The two shorter papers will be focused arguments interpreting the texts in the course. The final paper can also be primarily interpretive, or it can be more research-oriented. For instance, I could imagine a person interested in the controversy over Salman Rushdie's Satanic Verses doing some outside research on blasphemy in the Islamic tradition.
1. Reading load. I have designed this course to be as accessible as possible to non-majors while still making it challenging to English majors taking the course. In either case, there is a significant amount of reading here. I have tried to use shorter books where possible so as not to overwhelm you, but be forewarned that some weeks will have somewhat heavy reading assignments, so arrange your schedule accordingly. My suggestion is to use weekends to work through novels in concentrated sittings.
2. Meetings. Though I do have formal office hours, I am increasingly moving towards an appointment-based model. My preference is to meet with students on Tuesdays, Wednesdays, or Thursdays when at all possible. I would strongly encourage (almost require) you to come in and talk with me at some point during the term, and generally encourage you to come in as often as seems helpful to you.

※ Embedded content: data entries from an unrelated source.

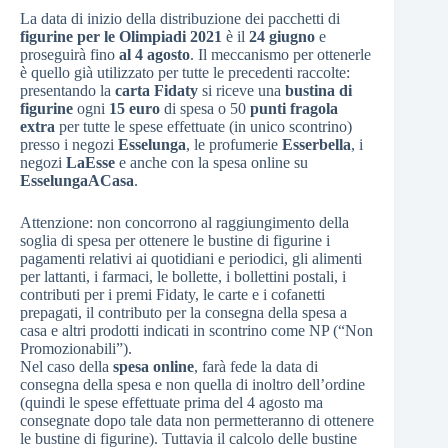
La data di inizio della distribuzione dei pacchetti di
figurine per le Olimpiadi 2021
è il
24 giugno
e
proseguirà fino
al 4 agosto
. Il meccanismo per ottenerle
è quello già utilizzato per tutte le precedenti raccolte:
presentando la
carta Fidaty
si riceve una
bustina di
figurine
ogni
15 euro
di spesa o 50
punti fragola
extra
per tutte le spese effettuate (in unico scontrino)
presso i negozi
Esselunga
, le profumerie
Esserbella
, i
negozi
LaEsse
e anche con la spesa online su
EsselungaACasa
.
Attenzione: non concorrono al raggiungimento della
soglia di spesa per ottenere le bustine di figurine i
pagamenti relativi ai quotidiani e periodici, gli alimenti
per lattanti, i farmaci, le bollette, i bollettini postali, i
contributi per i premi Fidaty, le carte e i cofanetti
prepagati, il contributo per la consegna della spesa a
casa e altri prodotti indicati in scontrino come NP (“Non
Promozionabili”).
Nel caso della
spesa online
, farà fede la data di
consegna della spesa e non quella di inoltro dell’ordine
(quindi le spese effettuate prima del 4 agosto ma
consegnate dopo tale data non permetteranno di ottenere
le bustine di figurine). Tuttavia il calcolo delle bustine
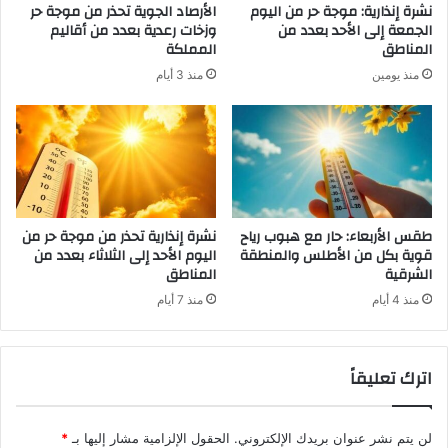
نشرة إنذارية: موجة حر من اليوم
الأرصاد الجوية تحذر من موجة حر
الجمعة إلى الأحد بعدد من
وزخات رعدية بعدد من أقاليم
المناطق
المملكة
منذ يومين
منذ 3 أيام
طقس الأربعاء: حار مع هبوب رياح
نشرة إنذارية تحذر من موجة حر من
قوية بكل من الأطلس والمنطقة
اليوم الأحد إلى الثلاثاء بعدد من
الشرقية
المناطق
منذ 4 أيام
منذ 7 أيام
اترك تعليقاً
لن يتم نشر عنوان بريدك الإلكتروني.
الحقول الإلزامية مشار إليها بـ
*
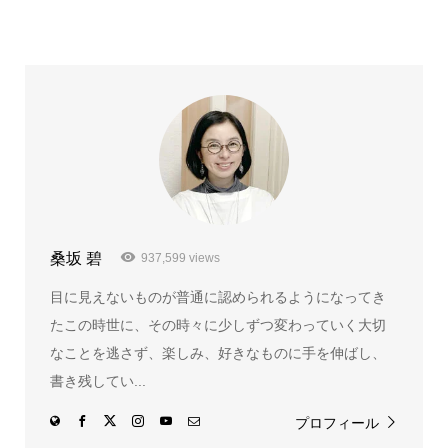
桑坂 碧
937,599 views
目に見えないものが普通に認められるようになってき
たこの時世に、その時々に少しずつ変わっていく大切
なことを逃さず、楽しみ、好きなものに手を伸ばし、
書き残してい...
プロフィール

3. Film Screenings. I have put five films on the syllabus -- which may be a bit optimistic. The films I have selected depict the issues being discussed in the course, including the Partition, gender relations, sexuality, caste, terrorism, and cross-cultural interactions (i.e., between east and west). Attendance at the screenings is optional, since I suspect we will not be able to find a time when everyone can be present at screenings. But I will require you to see screened films before the next class meeting, since we will be discussing the films in class; the films may also factor into your papers. Video copies of the films will be made available at the Fairchild-Martin media center.
I am currently envisioning screenings on Thursday evenings at 6:30 or 7 pm, in the video room in Maginnes Hall. One further thing: the film screenings will be open to the public. So feel free to bring friends & food along with you.
What is the goal of this class?
This class aims to introduce South Asian literature in English. A number of South Asian writers have emerged on the global literary scene since the end of the colonial era, offering a substantial contribution to world literature. Writing either from the South Asian subcontinent itself or from abroad, many of the writers featured in this course have had a significant impact in places like the United States and England, where they have won prizes and earned recognition.
But how comfortable are they in the world of 'English' literature? To what extent does the English establishment accept and incorporate South Asian writing? Or is it more correct to understand the emergence of writing from this region of the world as lively, but essentially marginal to 'canonical' European writers like James Joyce or Ernest Hemingway? Put another way, South Asian literature might be seen as simply 'exotic' and 'different,' and not as important or lasting literature. This question, which I call the question of canonicity, is one that each South Asian writer seems to respond to in his or her own way, so we will discuss it throughout the term. My general belief is that the literature we are reading is in fact highly original, both in the sense that the stories being told have not been told before in English-language narratives, and in the sense that many of the texts we are reading are formally quite innovative. South Asian writers use European techniques such as modernism and postmodernism, and modify or inflect them in unique ways.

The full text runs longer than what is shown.